_INSTRUCTIONS FOR THE TASK_: Would you repeat each of the lines below exactly?
Top of DATA FOR THIS EXERCISE
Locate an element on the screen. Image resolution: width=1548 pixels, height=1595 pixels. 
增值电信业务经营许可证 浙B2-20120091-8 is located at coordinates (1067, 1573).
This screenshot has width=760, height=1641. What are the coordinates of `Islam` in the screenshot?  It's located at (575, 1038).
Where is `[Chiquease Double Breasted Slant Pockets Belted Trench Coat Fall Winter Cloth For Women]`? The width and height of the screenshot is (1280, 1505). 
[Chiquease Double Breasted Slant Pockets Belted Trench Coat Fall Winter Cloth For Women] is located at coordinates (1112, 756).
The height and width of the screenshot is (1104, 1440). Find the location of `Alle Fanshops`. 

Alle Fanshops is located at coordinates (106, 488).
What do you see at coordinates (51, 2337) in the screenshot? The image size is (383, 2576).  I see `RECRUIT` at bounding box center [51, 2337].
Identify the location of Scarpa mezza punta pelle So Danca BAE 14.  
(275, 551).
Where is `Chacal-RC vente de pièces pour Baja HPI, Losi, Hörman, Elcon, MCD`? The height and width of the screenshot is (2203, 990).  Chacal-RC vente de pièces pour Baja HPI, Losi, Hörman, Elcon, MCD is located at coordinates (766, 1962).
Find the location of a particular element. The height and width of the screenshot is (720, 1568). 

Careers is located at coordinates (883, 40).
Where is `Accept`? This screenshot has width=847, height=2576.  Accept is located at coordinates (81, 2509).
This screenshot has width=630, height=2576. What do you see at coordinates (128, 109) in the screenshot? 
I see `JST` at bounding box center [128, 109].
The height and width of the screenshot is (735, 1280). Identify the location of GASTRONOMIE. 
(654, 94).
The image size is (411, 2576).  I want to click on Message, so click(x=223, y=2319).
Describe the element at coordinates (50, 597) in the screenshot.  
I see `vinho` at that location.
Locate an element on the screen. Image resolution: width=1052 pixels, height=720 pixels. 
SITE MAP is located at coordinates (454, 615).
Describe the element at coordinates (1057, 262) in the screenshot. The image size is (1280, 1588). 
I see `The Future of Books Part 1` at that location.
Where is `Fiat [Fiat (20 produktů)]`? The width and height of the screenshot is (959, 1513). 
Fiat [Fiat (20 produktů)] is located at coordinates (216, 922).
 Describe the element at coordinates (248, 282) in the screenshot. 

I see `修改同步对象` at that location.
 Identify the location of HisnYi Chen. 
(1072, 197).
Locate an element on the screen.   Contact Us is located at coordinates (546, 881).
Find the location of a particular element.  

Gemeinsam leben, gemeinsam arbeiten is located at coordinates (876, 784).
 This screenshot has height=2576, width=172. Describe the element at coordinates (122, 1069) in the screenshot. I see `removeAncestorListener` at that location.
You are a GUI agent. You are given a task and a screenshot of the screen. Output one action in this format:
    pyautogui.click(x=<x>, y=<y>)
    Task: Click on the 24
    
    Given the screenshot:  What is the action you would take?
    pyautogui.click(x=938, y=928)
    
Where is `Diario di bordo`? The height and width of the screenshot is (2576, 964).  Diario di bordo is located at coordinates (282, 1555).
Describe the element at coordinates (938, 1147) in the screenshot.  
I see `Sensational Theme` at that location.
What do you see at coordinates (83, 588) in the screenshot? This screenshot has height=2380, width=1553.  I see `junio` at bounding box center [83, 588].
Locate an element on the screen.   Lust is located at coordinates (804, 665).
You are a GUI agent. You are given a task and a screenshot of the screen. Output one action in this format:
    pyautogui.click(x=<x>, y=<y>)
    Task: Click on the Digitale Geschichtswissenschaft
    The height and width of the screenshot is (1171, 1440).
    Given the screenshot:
Bottom of DATA FOR THIS EXERCISE
_COMPLETED TASK_:
Locate an element on the screen. Image resolution: width=1548 pixels, height=1595 pixels. 
增值电信业务经营许可证 浙B2-20120091-8 is located at coordinates (1067, 1573).
This screenshot has width=760, height=1641. What are the coordinates of `Islam` in the screenshot?  It's located at (575, 1038).
Where is `[Chiquease Double Breasted Slant Pockets Belted Trench Coat Fall Winter Cloth For Women]`? The width and height of the screenshot is (1280, 1505). 
[Chiquease Double Breasted Slant Pockets Belted Trench Coat Fall Winter Cloth For Women] is located at coordinates (1112, 756).
The height and width of the screenshot is (1104, 1440). Find the location of `Alle Fanshops`. 

Alle Fanshops is located at coordinates (106, 488).
What do you see at coordinates (51, 2337) in the screenshot? The image size is (383, 2576).  I see `RECRUIT` at bounding box center [51, 2337].
Identify the location of Scarpa mezza punta pelle So Danca BAE 14.  
(275, 551).
Where is `Chacal-RC vente de pièces pour Baja HPI, Losi, Hörman, Elcon, MCD`? The height and width of the screenshot is (2203, 990).  Chacal-RC vente de pièces pour Baja HPI, Losi, Hörman, Elcon, MCD is located at coordinates (766, 1962).
Find the location of a particular element. The height and width of the screenshot is (720, 1568). 

Careers is located at coordinates (883, 40).
Where is `Accept`? This screenshot has width=847, height=2576.  Accept is located at coordinates (81, 2509).
This screenshot has width=630, height=2576. What do you see at coordinates (128, 109) in the screenshot? 
I see `JST` at bounding box center [128, 109].
The height and width of the screenshot is (735, 1280). Identify the location of GASTRONOMIE. 
(654, 94).
The image size is (411, 2576).  I want to click on Message, so click(x=223, y=2319).
Describe the element at coordinates (50, 597) in the screenshot.  
I see `vinho` at that location.
Locate an element on the screen. Image resolution: width=1052 pixels, height=720 pixels. 
SITE MAP is located at coordinates (454, 615).
Describe the element at coordinates (1057, 262) in the screenshot. The image size is (1280, 1588). 
I see `The Future of Books Part 1` at that location.
Where is `Fiat [Fiat (20 produktů)]`? The width and height of the screenshot is (959, 1513). 
Fiat [Fiat (20 produktů)] is located at coordinates (216, 922).
 Describe the element at coordinates (248, 282) in the screenshot. 

I see `修改同步对象` at that location.
 Identify the location of HisnYi Chen. 
(1072, 197).
Locate an element on the screen.   Contact Us is located at coordinates (546, 881).
Find the location of a particular element.  

Gemeinsam leben, gemeinsam arbeiten is located at coordinates (876, 784).
 This screenshot has height=2576, width=172. Describe the element at coordinates (122, 1069) in the screenshot. I see `removeAncestorListener` at that location.
You are a GUI agent. You are given a task and a screenshot of the screen. Output one action in this format:
    pyautogui.click(x=<x>, y=<y>)
    Task: Click on the 24
    
    Given the screenshot:  What is the action you would take?
    pyautogui.click(x=938, y=928)
    
Where is `Diario di bordo`? The height and width of the screenshot is (2576, 964).  Diario di bordo is located at coordinates (282, 1555).
Describe the element at coordinates (938, 1147) in the screenshot.  
I see `Sensational Theme` at that location.
What do you see at coordinates (83, 588) in the screenshot? This screenshot has height=2380, width=1553.  I see `junio` at bounding box center [83, 588].
Locate an element on the screen.   Lust is located at coordinates (804, 665).
You are a GUI agent. You are given a task and a screenshot of the screen. Output one action in this format:
    pyautogui.click(x=<x>, y=<y>)
    Task: Click on the Digitale Geschichtswissenschaft
    The height and width of the screenshot is (1171, 1440).
    Given the screenshot:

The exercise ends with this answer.